Of Greene's dramas, only two purport to have been his work,--"Friar Bacon and Friar Bungay" and "The Scottish History of James the Fourth." "Orlando Furioso," generally assigned to him, has no name on its title page; "Alphonsus, King of Aragon," is probably his, as it bears the initials "R. G."; "The Looking Glass for London and England" bears the joint names of Lodge and Greene; "The pleasant conceyted comedy of George-a-Green, the Pinner of Wakefield," sometimes assigned to him, is of doubtful authorship.

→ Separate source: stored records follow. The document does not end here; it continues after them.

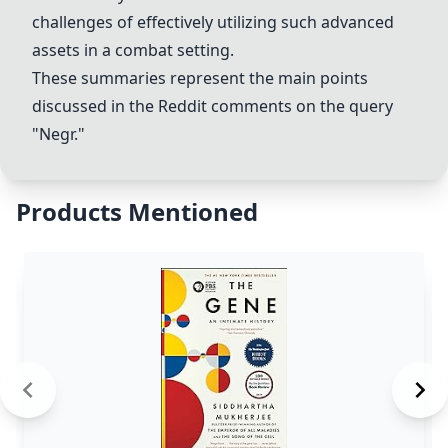
challenges of effectively utilizing such advanced
assets in a combat setting.
These summaries represent the main points
discussed in the Reddit comments on the query
"
Negr
."
Products Mentioned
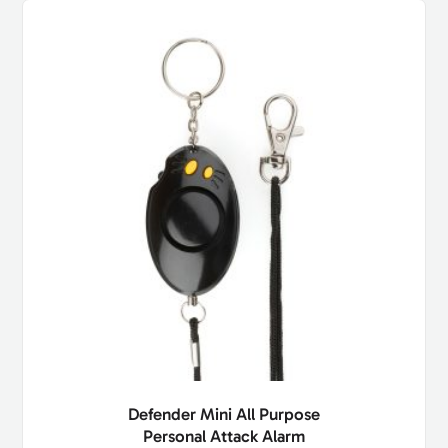
Defender Mini All Purpose
Personal Attack Alarm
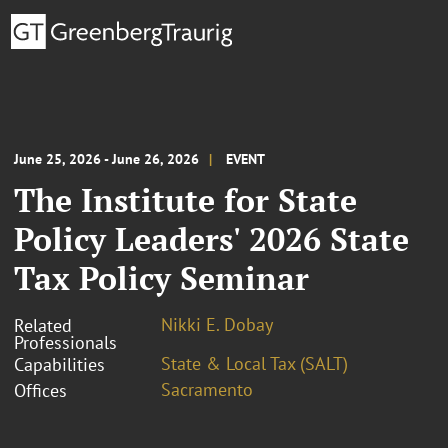
June 25, 2026 - June 26, 2026
EVENT
The Institute for State
Policy Leaders' 2026 State
Tax Policy Seminar
Nikki E. Dobay
Related
Professionals
State & Local Tax (SALT)
Capabilities
Sacramento
Offices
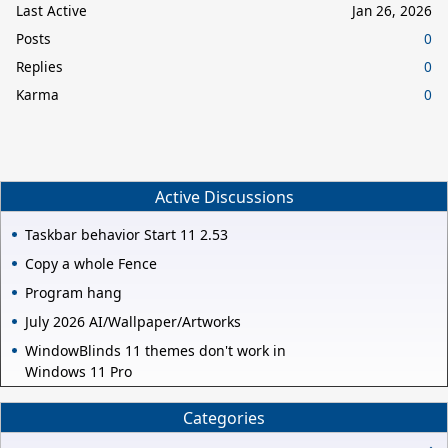
Last Active
Jan 26, 2026
Posts
0
Replies
0
Karma
0
Active Discussions
Taskbar behavior Start 11 2.53
Copy a whole Fence
Program hang
July 2026 AI/Wallpaper/Artworks
WindowBlinds 11 themes don't work in
Windows 11 Pro
Categories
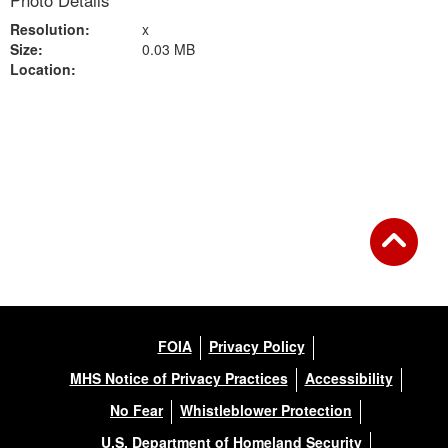
Photo Details
Resolution:
x
Size:
0.03 MB
Location:
Back to Gallery
FOIA
Privacy Policy
MHS Notice of Privacy Practices
Accessibility
No Fear
Whistleblower Protection
U.S. Department of Homeland Security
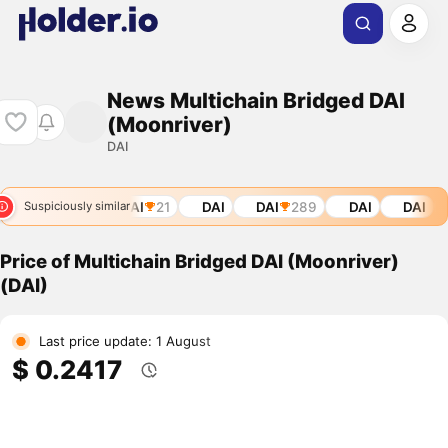
News Multichain Bridged DAI
(Moonriver)
DAI
DAI
21
DAI
DAI
289
DAI
DAI
D
Suspiciously similar
Price of Multichain Bridged DAI (Moonriver)
(DAI)
Last price update: 1 August
$ 0.2417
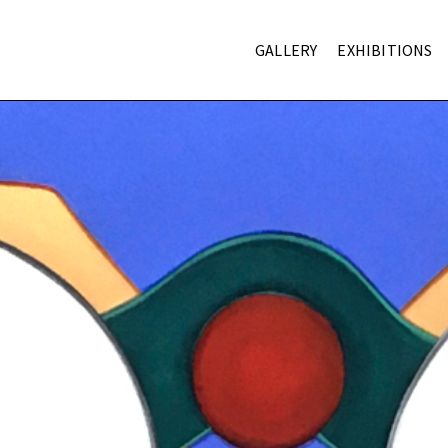
GALLERY
EXHIBITIONS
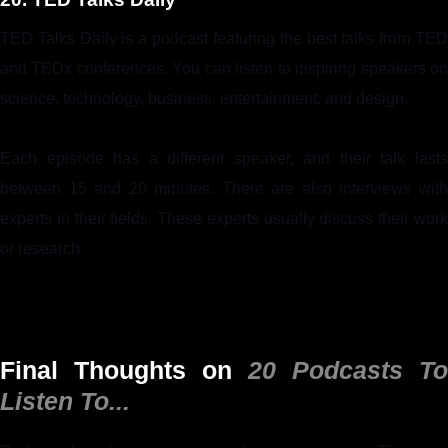
TED Talks Daily is a podcast featuring the best talks from TED
and TEDx conferences. You can listen to inspiring speakers on
science, technology, business, entertainment, and design.
Each episode has a different speaker, and their talk lasts
between 15 and 20 minutes. There are also interviews with
experts in their fields. These experts usually discuss their work
or research.
Final Thoughts on
20 Podcasts To
Listen To...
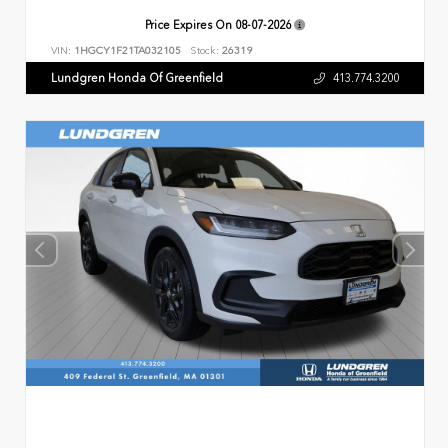
Price Expires On
08-07-2026
VIN:
1HGCY1F21TA032105
Stock:
26319
Lundgren Honda Of Greenfield
413.774.3200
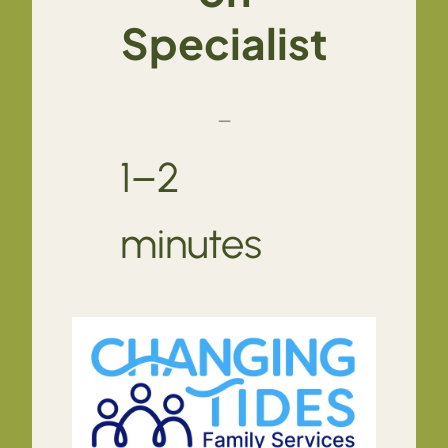
Specialist
—
1–2
minutes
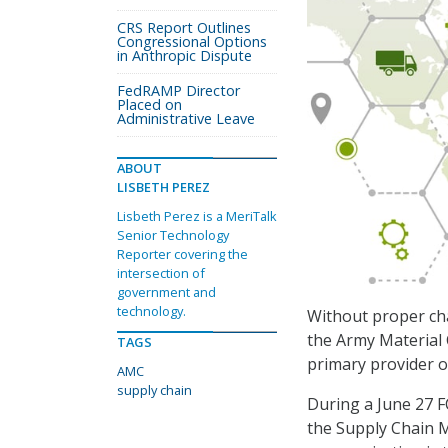
CRS Report Outlines
Congressional Options
in Anthropic Dispute
FedRAMP Director
Placed on
Administrative Leave
ABOUT
LISBETH PEREZ
Lisbeth Perez is a MeriTalk
Senior Technology
Reporter covering the
intersection of
government and
technology.
Without proper cha
the Army Material
TAGS
primary provider of
AMC
supply chain
During a June 27 F
the Supply Chain M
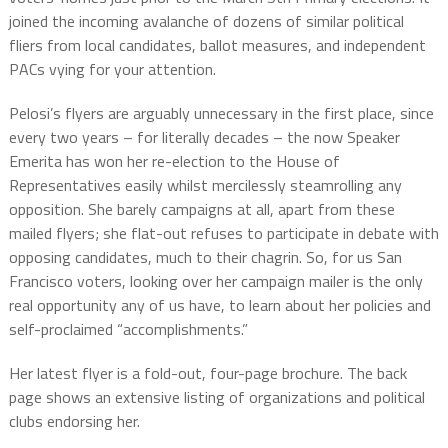
joined the incoming avalanche of dozens of similar political
fliers from local candidates, ballot measures, and independent
PACs vying for your attention.
Pelosi’s flyers are arguably unnecessary in the first place, since
every two years – for literally decades – the now Speaker
Emerita has won her re-election to the House of
Representatives easily whilst mercilessly steamrolling any
opposition. She barely campaigns at all, apart from these
mailed flyers; she flat-out refuses to participate in debate with
opposing candidates, much to their chagrin. So, for us San
Francisco voters, looking over her campaign mailer is the only
real opportunity any of us have, to learn about her policies and
self-proclaimed “accomplishments.”
Her latest flyer is a fold-out, four-page brochure. The back
page shows an extensive listing of organizations and political
clubs endorsing her.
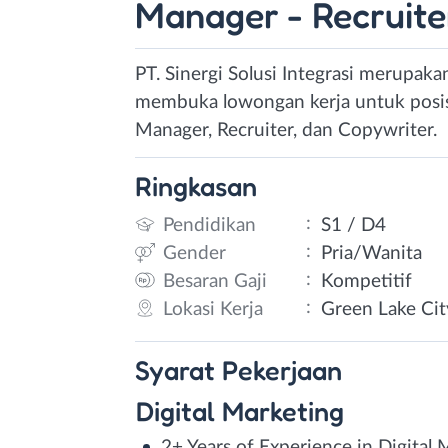
Manager - Recruite
PT. Sinergi Solusi Integrasi merupaka
membuka lowongan kerja untuk posisi 
Manager, Recruiter, dan Copywriter.
Ringkasan
:
Pendidikan
S1 / D4
:
Gender
Pria/Wanita
:
Besaran Gaji
Kompetitif
:
Lokasi Kerja
Green Lake Cit
Syarat
Pekerjaan
Digital Marketing
2+ Years of Experience in Digital 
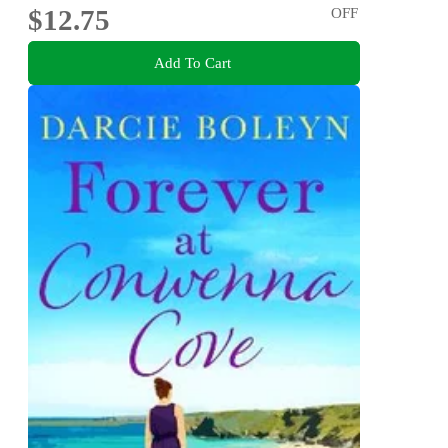
$12.75
OFF
Add To Cart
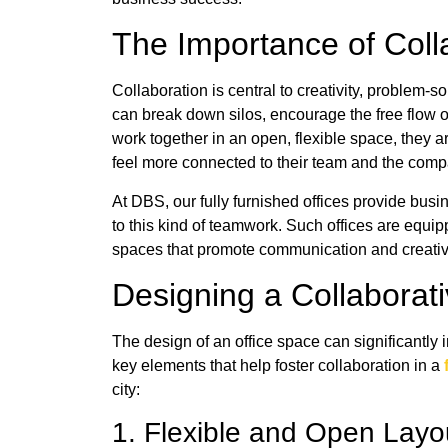
The Importance of Col
Collaboration is central to creativity, problem-s
can break down silos, encourage the free flow
work together in an open, flexible space, they a
feel more connected to their team and the com
At DBS, our fully furnished offices provide bus
to this kind of teamwork. Such offices are equi
spaces that promote communication and creativ
Designing a Collabora
The design of an office space can significantl
key elements that help foster collaboration in a
city:
1. Flexible and Open Lay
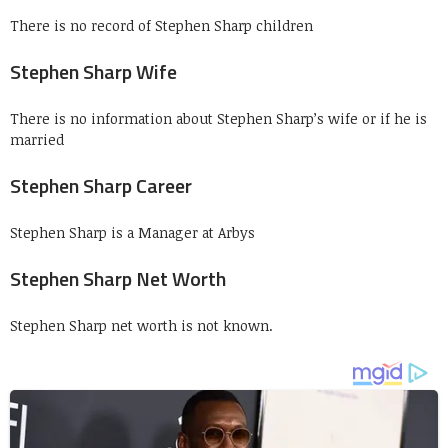
There is no record of Stephen Sharp children
Stephen Sharp Wife
There is no information about Stephen Sharp’s wife or if he is
married
Stephen Sharp Career
Stephen Sharp is a Manager at Arbys
Stephen Sharp Net Worth
Stephen Sharp net worth is not known.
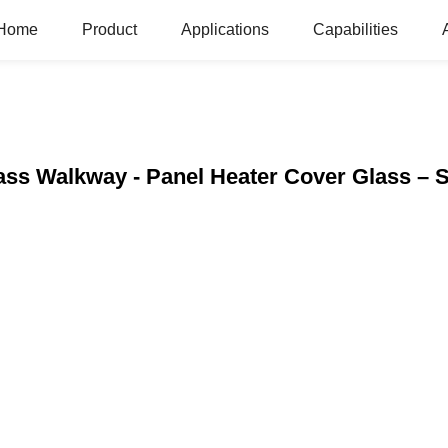
Home
Product
Applications
Capabilities
ass Walkway - Panel Heater Cover Glass – 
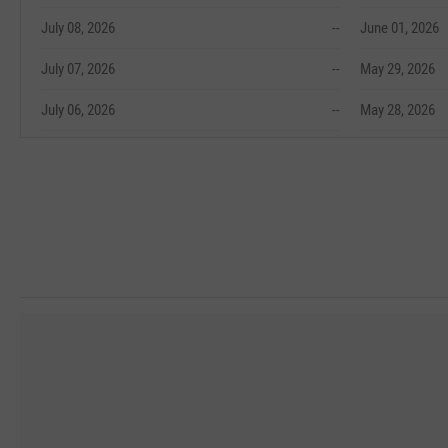
July 08, 2026
--
June 01, 2026
July 07, 2026
--
May 29, 2026
July 06, 2026
--
May 28, 2026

"Friar Bacon and Friar Bungay" is characterized by Knight as "the old story of the Brazen Head. There is here, unquestionably, more facility in the versification, much less of what we may distinguish by the name of fustian, and some approach to simplicity and even playfulness. But whenever Greene gets hold of a king, he invariably makes him talk in the right royal style which we have already seen; and our Henry III. does not condescend to discourse in a bit more simple English than the Soldan of Egypt or the King of Nineveh."
This play was first printed in 1594.
The old popular tradition of Friar Bacon and his magic arts is interwoven with the loves of Prince Edward and Earl Lacy. Legend and love story have nothing in common, and their connection is merely accidental. The Friar's design fails through the stupidity of his servant, but no explanation is given of the folly of entrusting such weighty matters to a fool. The love story turns upon the retirement from the amorous contest in favor of Lacy, but no reason is assigned for the resulting trials of the successful party. There is no glimpse of history or of historical chronicle in the piece. Of one thing we may be certain: With all his wonderful power, Shakspere was incapable of imitating "The honorable Historie of Frier Bacon and Frier Bongay."